Circuits to control and drive brushless DC (BLDC) electric motors are known. In some arrangements, the circuits provide a particular a ramp-up of the speed of the electric motor when the electric motor is first powered up. However, such circuits are only able to provide one particular predetermined type of ramp-up.
Some known electric motor drive circuits are described in U.S. Pat. No. 7,590,334, issued Sep. 15, 2009, U.S. Pat. No. 7,747,146, issued Jun. 29, 2010, U.S. patent application Ser. No. 13/271,723, filed Oct. 12, 2011, U.S. patent application Ser. No. 13/599,225, filed Aug. 30, 2012, and U.S. patent application Ser. No. 13/599,234, filed Aug. 30, 2012, all of which are incorporated herein by reference in their entireties and assigned to the assignee of the present invention.
A BLDC electric motor can be used in different applications. For example, the same BLDC electric motor can be used with different fan blade arrangements in different applications. Different types of BLDC electric motors can also exhibit different load behaviors versus speed.
Motor noise, vibration, and efficiency are influenced by a variety of characteristics.
For sensor-less motor drive arrangements (i.e., motor drivers that do not rely upon Hall Effect elements to sense position of the motor shaft), reliable start-up is an important part of the design. Some sensor-less motor drive arrangements rely upon so-called “back EMF,” or simply “BEMF” generated on the motor windings to sense a position of a motor shaft. In order to sense the BEMF, the electric motor must be spinning at some minimum speed and drive signals to the electric motor must generally be turned off, and thus, BEMF is not conventionally used to sense motor position at the very beginning of a start-up of a motor.
Various methods have been used to start an electric motor. For example, a so-called “Trap Drive” arrangement has been used, in which motor windings of an electric motor are driven with trapezoidal (trap) drive signals through six states at a predetermined fixed rate during start-up. During start-up, in some embodiments, start-up motor current is controlled by pulse width modulation (PWM) of the trap drive signals, and in other embodiments, start-up motor current is controlled by current limiting of the trap drive signals. BEMF is checked during the start-up process and the commutation of the phases of the trap drive signals are synchronized with BEMF zero crossings.
After the electric motor is started with the above-described trap drive signals, in some embodiments, the motor control electronics continues to run the electronic motor with trap drive signals in a normal mode of operation.
One of the drawbacks of using the trap drive signals during start-up and/or during the normal mode of operation after start-up, is that the trap drive signals result in is audible noise from the electric motor due to vibrations. Even when the trap drive signals are used as an envelope for PWM drive signals with very low duty cycles and current levels, the noise can still be very prominent. For many applications, the noise is not acceptable.

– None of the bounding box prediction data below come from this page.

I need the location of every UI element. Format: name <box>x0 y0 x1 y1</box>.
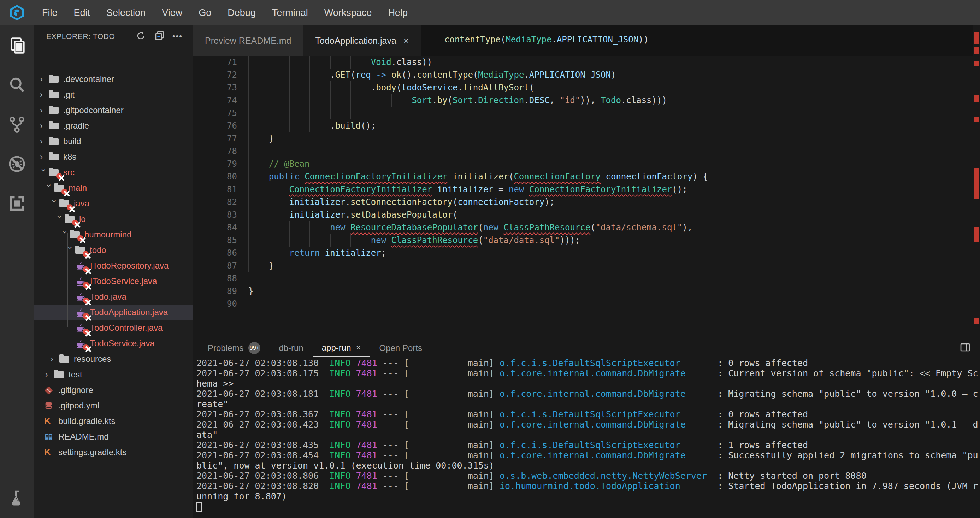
code-token: . <box>330 69 335 81</box>
code-token: body <box>376 81 396 94</box>
code-token: ( <box>501 35 506 45</box>
tree-item-main[interactable]: ›main <box>33 180 192 196</box>
panel-tab-db-run[interactable]: db-run <box>270 339 312 357</box>
error-badge-icon <box>83 282 89 288</box>
code-token: .class))) <box>621 94 667 107</box>
menu-item-workspace[interactable]: Workspace <box>316 7 380 18</box>
code-token: initializer <box>438 183 493 196</box>
tree-item-itodorepository-java[interactable]: ITodoRepository.java <box>33 258 192 274</box>
menu-item-terminal[interactable]: Terminal <box>264 7 316 18</box>
tree-item-src[interactable]: ›src <box>33 165 192 180</box>
kts-file-icon: K <box>43 448 55 457</box>
tree-item-k8s[interactable]: ›k8s <box>33 149 192 165</box>
more-actions-icon[interactable]: ••• <box>172 32 183 41</box>
tree-item-test[interactable]: ›test <box>33 367 192 383</box>
tree-item-label: ITodoService.java <box>90 276 157 286</box>
tree-item--devcontainer[interactable]: ›.devcontainer <box>33 72 192 87</box>
code-editor[interactable]: 71Void.class))72.GET(req -> ok().content… <box>193 56 980 338</box>
tree-item-java[interactable]: ›java <box>33 196 192 211</box>
chevron-right-icon: › <box>40 121 48 131</box>
line-number: 71 <box>193 56 248 69</box>
code-line-90: 90 <box>193 298 980 310</box>
tree-item-build-gradle-kts[interactable]: Kbuild.gradle.kts <box>33 413 192 429</box>
tree-item--gitignore[interactable]: .gitignore <box>33 383 192 398</box>
panel-tab-open-ports[interactable]: Open Ports <box>370 339 431 357</box>
tree-item-todo-java[interactable]: Todo.java <box>33 289 192 304</box>
close-tab-icon[interactable]: × <box>403 35 409 46</box>
tree-item-humourmind[interactable]: ›humourmind <box>33 227 192 242</box>
menu-item-selection[interactable]: Selection <box>98 7 154 18</box>
tree-item-todoapplication-java[interactable]: TodoApplication.java <box>33 304 192 320</box>
code-token <box>601 170 606 183</box>
tree-item-label: Todo.java <box>90 292 126 302</box>
collapse-folders-icon[interactable] <box>154 30 165 42</box>
menu-item-go[interactable]: Go <box>191 7 220 18</box>
tree-item-build[interactable]: ›build <box>33 134 192 149</box>
tree-item-resources[interactable]: ›resources <box>33 351 192 367</box>
tree-item--gitpodcontainer[interactable]: ›.gitpodcontainer <box>33 102 192 118</box>
search-icon[interactable] <box>0 65 33 105</box>
error-mark <box>974 227 978 242</box>
editor-tab-preview-readme-md[interactable]: Preview README.md <box>193 26 304 56</box>
log-line: 2021-06-27 02:03:08.175 INFO 7481 --- [ … <box>196 368 978 378</box>
overview-ruler-scrollbar[interactable] <box>973 26 980 338</box>
folder-icon <box>48 90 60 99</box>
code-token: "data/data.sql" <box>483 234 560 247</box>
code-token: . <box>371 81 376 94</box>
code-token: connectionFactory <box>458 196 544 209</box>
java-file-icon <box>75 277 87 286</box>
code-line-85: 85new ClassPathResource("data/data.sql")… <box>193 234 980 247</box>
panel-tab-problems[interactable]: Problems99+ <box>199 339 270 357</box>
tree-item-todo[interactable]: ›todo <box>33 242 192 258</box>
editor-tab-todoapplication-java[interactable]: TodoApplication.java× <box>304 26 421 56</box>
indent-guides <box>248 183 290 196</box>
line-number: 83 <box>193 209 248 221</box>
code-token: . <box>330 120 335 132</box>
code-token: // @Bean <box>269 158 310 170</box>
terminal-output[interactable]: 2021-06-27 02:03:08.130 INFO 7481 --- [ … <box>196 358 978 516</box>
menu-item-debug[interactable]: Debug <box>220 7 264 18</box>
tree-item-itodoservice-java[interactable]: ITodoService.java <box>33 274 192 289</box>
error-mark <box>974 318 978 324</box>
code-token: ( <box>509 170 514 183</box>
tree-item-readme-md[interactable]: README.md <box>33 429 192 445</box>
line-number: 77 <box>193 132 248 145</box>
plugin-frame-icon[interactable] <box>0 184 33 223</box>
tree-item--git[interactable]: ›.git <box>33 87 192 102</box>
line-number: 73 <box>193 81 248 94</box>
toggle-panel-layout-icon[interactable] <box>959 348 971 354</box>
tree-item-todocontroller-java[interactable]: TodoController.java <box>33 320 192 336</box>
log-line: 2021-06-27 02:03:08.454 INFO 7481 --- [ … <box>196 450 978 461</box>
panel-tab-app-run[interactable]: app-run× <box>313 339 370 357</box>
close-tab-icon[interactable]: × <box>356 343 361 353</box>
code-token: DESC <box>529 94 550 107</box>
code-token: setDatabasePopulator <box>350 209 453 221</box>
error-badge-icon <box>83 344 89 350</box>
debug-off-icon[interactable] <box>0 144 33 184</box>
tree-item--gradle[interactable]: ›.gradle <box>33 118 192 134</box>
source-control-icon[interactable] <box>0 105 33 144</box>
code-token <box>371 69 376 81</box>
error-badge-icon <box>83 298 89 303</box>
tree-item--gitpod-yml[interactable]: .gitpod.yml <box>33 398 192 413</box>
log-wrap-line: unning for 8.807) <box>196 491 978 501</box>
menu-item-file[interactable]: File <box>34 7 66 18</box>
code-token: APPLICATION_JSON <box>529 69 611 81</box>
folder-icon <box>48 121 60 131</box>
menu-item-edit[interactable]: Edit <box>66 7 99 18</box>
tree-item-settings-gradle-kts[interactable]: Ksettings.gradle.kts <box>33 445 192 460</box>
folder-icon <box>48 152 60 161</box>
tree-item-todoservice-java[interactable]: TodoService.java <box>33 336 192 351</box>
test-flask-icon[interactable] <box>0 478 33 518</box>
refresh-icon[interactable] <box>136 30 146 42</box>
code-token: Sort <box>453 94 473 107</box>
files-icon[interactable] <box>0 26 33 65</box>
code-token: . <box>473 94 478 107</box>
error-mark <box>974 116 978 122</box>
tree-item-label: README.md <box>58 432 109 441</box>
code-token: by <box>438 94 448 107</box>
menu-item-view[interactable]: View <box>154 7 191 18</box>
menu-item-help[interactable]: Help <box>380 7 416 18</box>
editor-tab-label: TodoApplication.java <box>315 36 396 46</box>
tree-item-io[interactable]: ›io <box>33 211 192 227</box>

Sine drives that result in sinusoidal currents in the motor windings are known. Sine drives are quieter than trap drives.
As described above, the BEMF signals are not available until the electric motor has achieved some minimum rotating speed. Thus, during start-up of the electric motor, a common method ramps up the motor slowly, without BEMF motor position information, and using a fixed and predetermined ramp-up rate and technique. However, different electric motors (e.g., motors with different inertial masses and coupled loads) require different motor drive signal start-up profiles.
A motor controller integrated circuit has only a limited number of pins. A motor controller integrated circuit must also be built for a low cost.
It would be desirable to provide a motor controller electronic circuit (either integrated or non-integrated) that uses a small number of pins, that is low cost (e.g., small silicon surface area), that can generate sine drive signals instead of trap drive signals for low noise, that can be used to drive a wide variety of types of electric motors, while providing a proper sine drive start-up profile synchronized with a sine drive normal mode of operation for each type of electric motor.